I definitely want to go see this.


----------



## S-O (Jun 20, 2008)

Sucked. Beyond belief. It started out kinda cool, but went to shit within 30 minutes. If Mr Shamawhatahoosey did the twilight zone or the Outer Limits, he would be awesome. This movie was incoherent and was just absolute shit IMHO.


If you must see it, rent it in a month, as it will not last in theaters.


----------



## Brendan G (Jun 20, 2008)

I saw the previews for it, and I thought it was the dumbest thing I've ever seen. It was people jumping off buildings and laying in front of lawn mowers, who the fuck would want to see that?


----------



## 7StringofAblicK (Jun 20, 2008)

I actually enjoyed it, but primarily because the score was beyond incredible. I've not heard a more interesting musical accompaniment in quite some time.

The acting was a bit cheesy at points, but I like the overall undertone of the movie. Its execution may have been fictional, but the idea that we may very well be harming the Earth is nothing to turn our heads at.


----------



## 7StringofAblicK (Jun 20, 2008)

I had lots of 'buts' in the previous post


----------



## yellowv (Jun 20, 2008)

Shit I guess none of you guys saw Lady in the Water. Now that was a fucking bomb of a movie right there, one of the worst i have ever seen. I thought signs and the village were okay and the sixth sense was good. I don't even want to watch this one after everyones comments.


----------



## eleven59 (Jun 24, 2008)

I actually enjoyed this movie, and I'd see it again.

Having said that:
1) The acting was good, the _writing_ not so great, and the _directing_ far from good. Zooey Deschanel was excellent in places when given an opportunity to stretch out a bit (her nervous twitches when she's feeling awkward were flawless).
2) M. Night tends to leave out important information to leave things open-ended so you have to think for yourself, which is fine, except that he takes some really obvious things that didn't need explanation and beats you over the head with it.
3) Certain moments _look_ like he's trying too hard. Like, you can tell it's just there because he thought it would look really cool and artsy. 

Overall, there's a good movie there, but it's a little buried in not-so-great directing. It kind of feels like it was rushed and left unfinished, like parts were thrown together. It's obvious he can't direct actors worth shit, and puts far too much focus on what the film looks like. I still enjoyed it enough to see it again, but I definitely had issues with it that made me wish someone else had directed it. There were some really interesting plot points, but then some major things kind of seemed just thrown in and predictable. The music was incredible, I really enjoyed that. 

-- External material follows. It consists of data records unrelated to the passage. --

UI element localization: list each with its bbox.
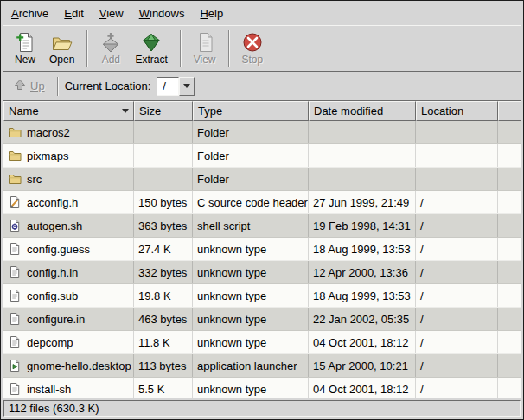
menu-label: Help [200,7,223,20]
menu-item-windows[interactable]: Windows [131,3,193,24]
file-type-cell: unknown type [193,284,309,307]
column-header-label: Location [421,105,463,118]
file-name-cell: config.h.in [3,261,134,283]
table-row[interactable]: configure.in463 bytesunknown type22 Jan … [3,308,521,331]
table-row[interactable]: acconfig.h150 bytesC source code header2… [3,191,521,214]
toolbar: New Open Add Extract View Stop [3,25,521,72]
file-name: src [27,173,42,186]
file-name-cell: gnome-hello.desktop [3,354,134,377]
toolbar-stop-button[interactable]: Stop [235,28,271,69]
table-row[interactable]: install-sh5.5 Kunknown type04 Oct 2001, … [3,378,521,398]
toolbar-new-button[interactable]: New [8,28,42,69]
file-location-cell [416,144,498,167]
toolbar-separator [180,30,182,67]
file-location-cell [416,168,498,190]
folder-icon [8,125,22,139]
row-filler [498,191,521,213]
file-name-cell: configure.in [3,308,134,330]
menu-bar: Archive Edit View Windows Help [1,1,523,24]
menu-label: Edit [64,7,83,20]
file-size-cell: 332 bytes [134,261,193,283]
row-filler [498,144,521,167]
location-bar: Up Current Location: / [3,73,521,99]
toolbar-view-button[interactable]: View [187,28,223,69]
toolbar-extract-button[interactable]: Extract [128,28,174,69]
file-type-cell: Folder [193,168,309,190]
table-body: macros2FolderpixmapsFoldersrcFolderaccon… [3,121,521,398]
column-header-date-modified[interactable]: Date modified [309,101,416,121]
file-location-cell: / [416,238,498,260]
file-name-cell: config.sub [3,284,134,307]
toolbar-button-label: Stop [242,54,264,66]
file-name: config.guess [27,243,90,256]
file-size-cell: 150 bytes [134,191,193,213]
row-filler [498,284,521,307]
file-name-cell: autogen.sh [3,214,134,237]
column-header-name[interactable]: Name [3,101,134,121]
table-row[interactable]: autogen.sh363 bytesshell script19 Feb 19… [3,214,521,238]
table-row[interactable]: gnome-hello.desktop113 bytesapplication … [3,354,521,378]
toolbar-separator [86,30,88,67]
table-row[interactable]: srcFolder [3,168,521,191]
text-file-icon [8,382,22,396]
toolbar-add-button[interactable]: Add [93,28,128,69]
up-button-label: Up [30,80,45,92]
table-row[interactable]: macros2Folder [3,121,521,144]
toolbar-button-label: View [194,54,216,66]
menu-label: Archive [11,7,48,20]
menu-item-edit[interactable]: Edit [56,3,91,24]
sort-descending-icon[interactable] [122,109,129,113]
column-header-label: Size [139,105,161,118]
column-header-spacer [498,101,521,121]
file-location-cell: / [416,378,498,398]
table-row[interactable]: pixmapsFolder [3,144,521,168]
location-combo: / [157,77,195,96]
file-name-cell: src [3,168,134,190]
extract-icon [141,31,162,54]
view-file-icon [195,31,215,54]
location-dropdown-button[interactable] [179,77,195,96]
text-file-icon [8,335,22,349]
current-location-label: Current Location: [65,80,151,92]
menu-item-archive[interactable]: Archive [3,3,56,24]
status-bar: 112 files (630.3 K) [1,398,523,419]
text-file-icon [8,265,22,279]
file-name: depcomp [27,336,73,349]
file-date-cell: 19 Feb 1998, 14:31 [309,214,416,237]
file-type-cell: unknown type [193,378,309,398]
row-filler [498,121,521,143]
file-name-cell: pixmaps [3,144,134,167]
file-date-cell: 12 Apr 2000, 13:36 [309,261,416,283]
up-arrow-icon [14,79,26,93]
file-date-cell: 15 Apr 2000, 10:21 [309,354,416,377]
file-name: pixmaps [27,150,68,162]
file-name: autogen.sh [27,220,82,232]
table-row[interactable]: config.guess27.4 Kunknown type18 Aug 199… [3,238,521,261]
column-header-label: Type [198,105,222,118]
menu-item-view[interactable]: View [92,3,131,24]
column-header-location[interactable]: Location [416,101,498,121]
file-location-cell: / [416,214,498,237]
text-file-icon [8,312,22,326]
file-location-cell: / [416,261,498,283]
file-size-cell [134,168,193,190]
file-name-cell: acconfig.h [3,191,134,213]
file-size-cell: 363 bytes [134,214,193,237]
table-row[interactable]: config.sub19.8 Kunknown type18 Aug 1999,… [3,284,521,308]
table-row[interactable]: depcomp11.8 Kunknown type04 Oct 2001, 18… [3,331,521,354]
menu-item-help[interactable]: Help [192,3,231,24]
row-filler [498,354,521,377]
file-location-cell: / [416,331,498,353]
toolbar-open-button[interactable]: Open [42,28,81,69]
add-files-icon [100,31,121,54]
menu-label: Windows [139,7,185,20]
table-row[interactable]: config.h.in332 bytesunknown type12 Apr 2… [3,261,521,284]
file-type-cell: unknown type [193,261,309,283]
column-header-type[interactable]: Type [193,101,309,121]
location-value-field[interactable]: / [157,77,179,96]
file-table: Name Size Type Date modified Location ma… [3,100,521,398]
menu-label: View [99,7,124,20]
up-button[interactable]: Up [8,77,51,95]
file-size-cell: 463 bytes [134,308,193,330]
column-header-size[interactable]: Size [134,101,193,121]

As I said walking out of the theater, it was good, but if I wasn't reading the Stand, and hadn't just seen I Am Legend, Children of Men, Cloverfield, etc., etc. it wouldn't have looked as bad in comparison. 

Overall: See it for yourself, see what you think of it. I'd personally love to see this movie re-made by a better director. Or at least, I'm hoping for a "Director's Cut" DVD with some major changes


Spoiler



especially the ending



Spoiler section:


Spoiler



I really didn't particularly like the ending. It was alright, but it just seemed to obvious from _far_ too early in the film that he was trying really hard not to give it a twist ending. It was a little too clear that he was trying to get away from that criticism.


----------



## Elysian (Jun 24, 2008)

i saw this the other night, and it just plain sucked. terrible movie, the worst i've seen in years. the part that amazed me was that Sarah liked it. i wanted to leave in the middle, but i knew she was into it, so i had to stay. fuck you m night shamalanawhateverthefuckyourlastnameis.


----------